[sheepdog] [PATCH v2 07/11] sheep: use copy_policy to control erasure vdi

Liu Yuan namei.unix at gmail.com
Thu Sep 26 09:25:44 CEST 2013


inode->copy_policy is a good place to control erasure coded vdi. But I don't
think we need uint16_t for it, so I just allocate uint8_t for it.
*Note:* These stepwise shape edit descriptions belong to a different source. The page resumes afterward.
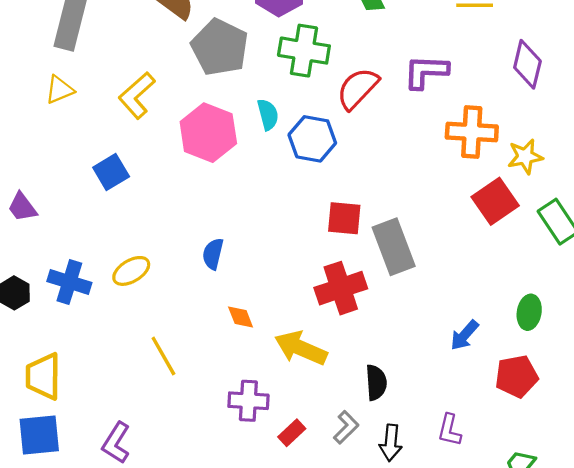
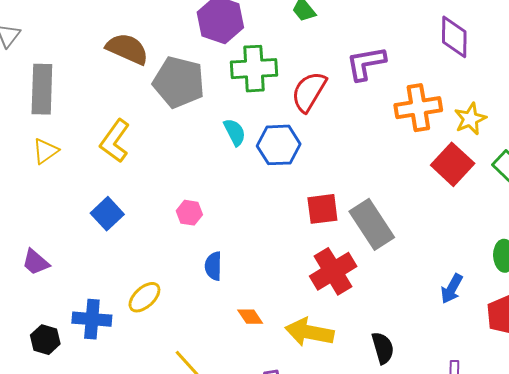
pink hexagon: (208, 133) -> (189, 213), moved, size x0.5

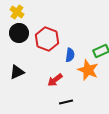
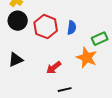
blue semicircle: (70, 55) -> (72, 28), moved

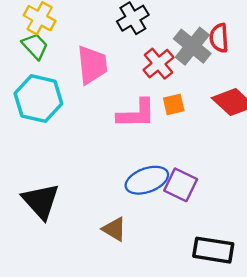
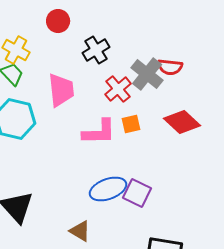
red semicircle: (219, 38) -> (170, 67), turned -80

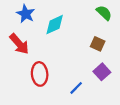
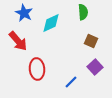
green semicircle: (104, 13) -> (83, 12), moved, turned 42

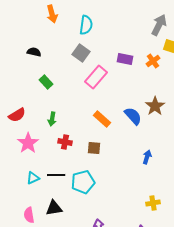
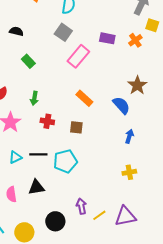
blue semicircle: (133, 116) -> (121, 105), moved
yellow cross: (153, 203) -> (129, 172), moved

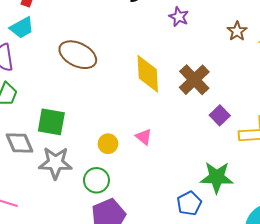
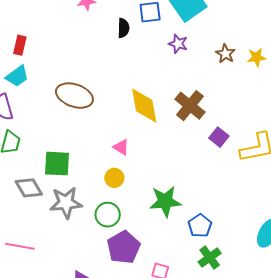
purple star: (179, 17) -> (178, 44), moved
pink triangle: (144, 137) -> (121, 147), moved
green star: (217, 177) -> (165, 201), moved

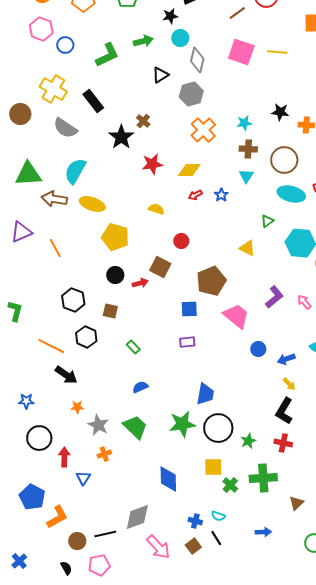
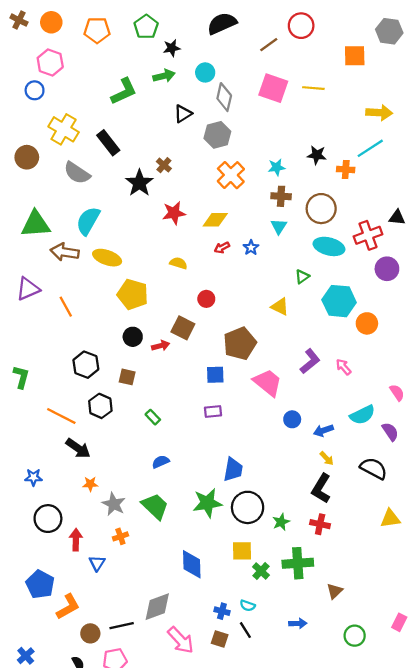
black star: (170, 16) -> (172, 48), moved
blue circle: (65, 45) -> (35, 90), moved
brown square: (193, 546) -> (220, 639), turned -35

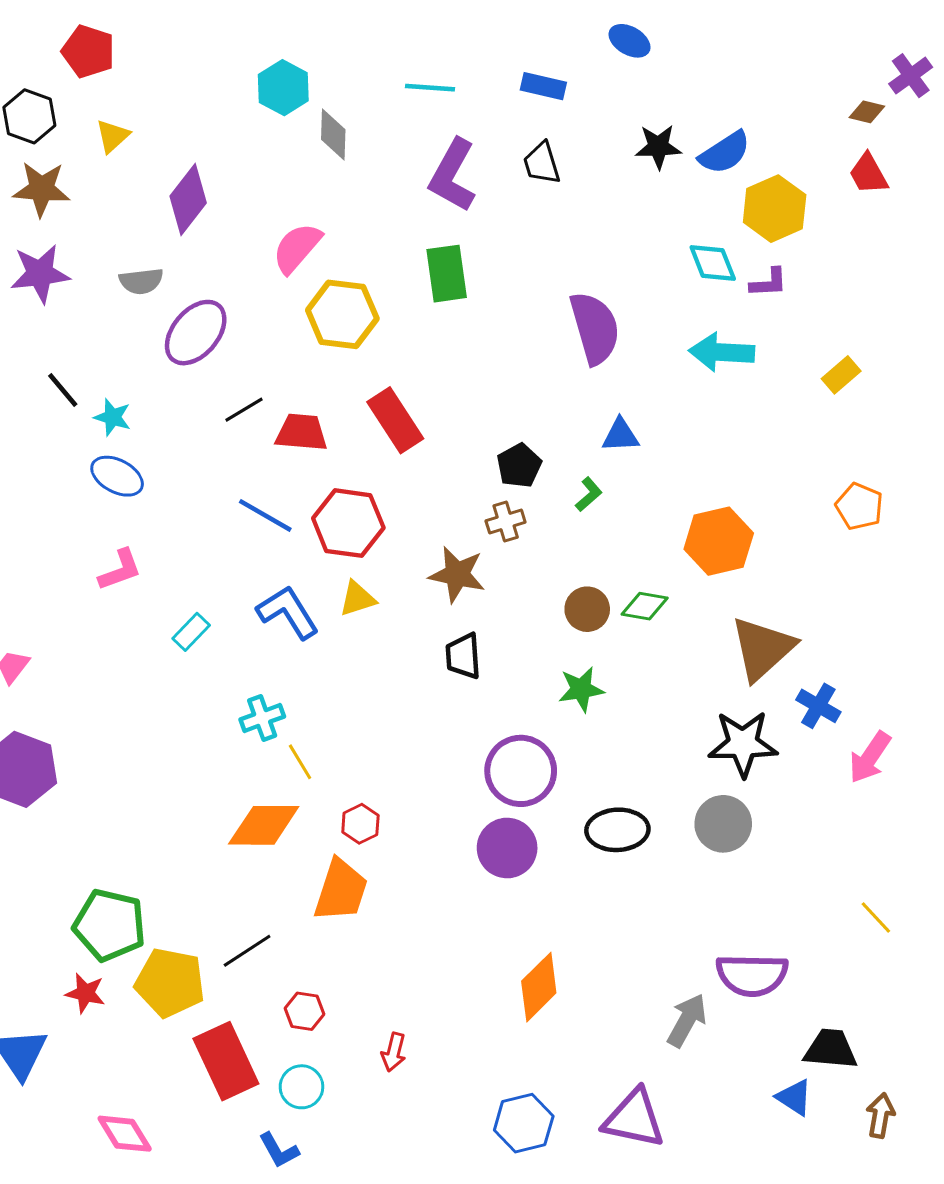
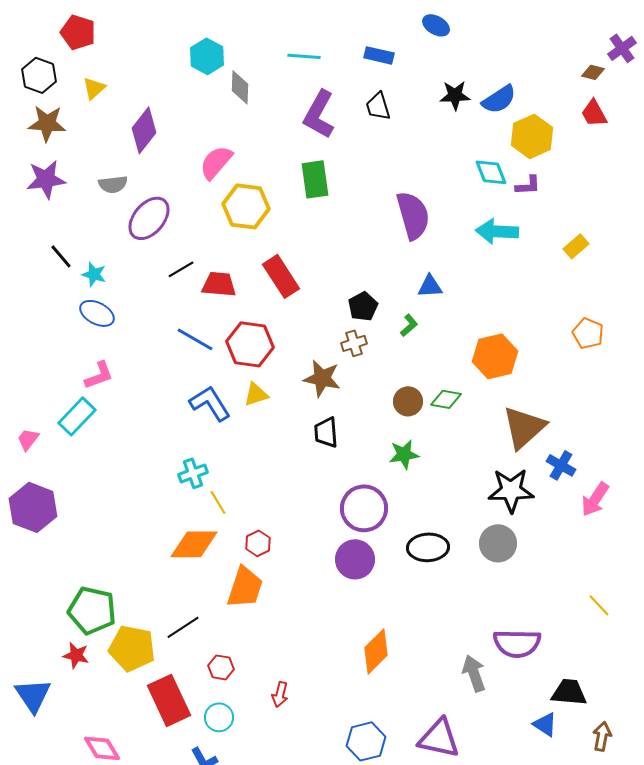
cyan rectangle: (191, 632) -> (77, 416), moved, size x1.5
gray arrow: (687, 1020) -> (474, 673), turned -48

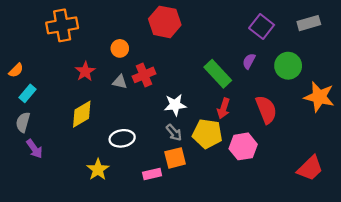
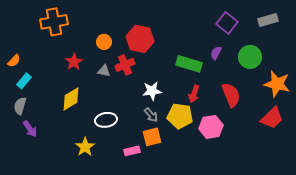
red hexagon: (165, 22) -> (140, 39), moved
green rectangle: (218, 74) -> (189, 64), turned -30
red trapezoid: (310, 168) -> (272, 118), moved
to create a erasure coded vdi:

$dog vdi create -e test 10G # This will create a erasure coded vdi

For now we only use a fixed scheme (4 data and 2 parity strips) with '-e'. But
I have '-e number' in plan, that users could specify how many parity replica he
wants with different erasure scheme for different vdis. E.g, we can have

-e 2 --> 4 : 2 (0.5 redundancy and can stand with 2 nodes failure)
-e 3 --> 8 : 3 (0.375 redunandcy and can stand with 3 nodes failure)
-e 4 --> 8 : 4 (0.5 redandancy and can stand with 4 nodes failure)

Signed-off-by: Liu Yuan <namei.unix at gmail.com>
---
 dog/dog.h                |    2 +-
 dog/farm/farm.c          |   11 ++++++++---
 dog/vdi.c                |   24 +++++++++++++++---------
 include/sheepdog_proto.h |    5 ++++-
 sheep/gateway.c          |    2 ++
 sheep/group.c            |    3 ++-
 sheep/ops.c              |    9 +++++++--
 sheep/plain_store.c      |    2 +-
 sheep/sheep_priv.h       |    7 +++++--
 sheep/vdi.c              |   39 +++++++++++++++++++++++++++++++--------
 10 files changed, 76 insertions(+), 28 deletions(-)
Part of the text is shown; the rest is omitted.